W pierwszej chwili ucieszyłem się, ze jest nowy konkurs na alternatywne karty. Od dawna chciałem zrobić coś ciekawego. Uśmiech zniknął z mojej twarzy, gdy zobaczyłem, że konkurs dotyczy wyłącznie Tytanów. Odbiegnę od mechaniki - to dostanę baty, (np. od Filcia702), że "Tytan tak nie działa".

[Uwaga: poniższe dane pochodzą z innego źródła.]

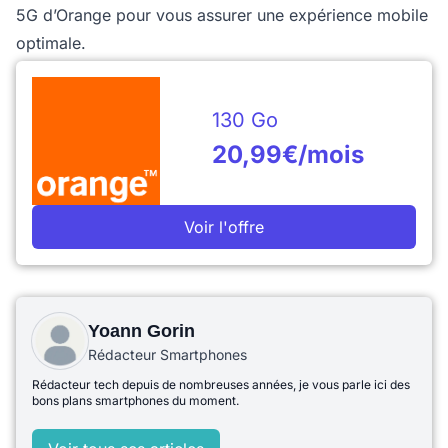
5G d’Orange pour vous assurer une expérience mobile
optimale.
130 Go
20,99€/mois
Voir l'offre
Yoann Gorin
Rédacteur Smartphones
Rédacteur tech depuis de nombreuses années, je vous parle ici des
bons plans smartphones du moment.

Sztywne ramy mają to do siebie, że zawężają wyobraźnie. I nie mówię tutaj o tym, że właśnie kiedy jest trudno - to można się wykazać.
Pracuję dla telewizji....
Nawet nie zdajecie sobie sprawy jak pisanie serialu (tasiemca) pod batem sztywnych zasad zawęża wyobraźnie i eliminuje kreatywność. Rzeczy wyjątkowe powstają pod wpływem impulsu. Niekontrolowanego pomysłu. Później można ten pomysł piłować, dyskutować nad nim i poprawiać. Ale jeśli w pierwszej kolejności mówimy ma być tak i tak, a każdy "wybryk", który odstaje od normy jest z miejsca eliminowany (głównie przez autocenzurę) to nie ma szans na powstanie wyjątkowej karty. Gdyby Tarantino miał pisać "M jak mdłości" lub każdą inną telenowelę w naszym kraju - to wcale nie byłyby lepsze. Były by takie same - bo Tarantino musiałby pisać pod linijkę. Jego tekst sprawdzałoby kilkunastu redaktorków, którzy tak czy siak wywalili by pomysły nieprzystające do normy. Rysio z Klanu nie chwyciłby za giwerę i nie zaczął terroryzować Maciusia "by umył te cholerne rączki". Nic by się nie zmieniło. A Tarantino po roku pracy nie napisałby już żadnego, dobrego tekstu.
Sorry za lekką prywatę. Reasumując - temat konkursu na "alternatywną kartę" powinien być bardziej pojemny. Nie bójmy się tworzyć kart wyjątkowych. Ważne, żeby były zgodne z ogólnie przyjętymi zasadami MTG (choć magic jest dlatego piękny, że "tekst na karcie może zmienić dowolną zasadę gry") i byśmy pilnowali by nie były to karty o przegiętym power-levelu.
Mam nadzieję, że konkurs na alternatywne karty odżyje. Ale do tego potrzebna jest IMO - większa animacja na stronie Poltera. Bo nasze forum ma już tylko kilku stałych bywalców.
P.S. I proponuję nie używać argumentów w stylu "bo nie", "bo nie lubię krzyżówek". Bądźmy rozsądni, uprzejmi i kulturalni. Walka na argumenty tylko wtedy ma sens, gdy ludzie są otwarci.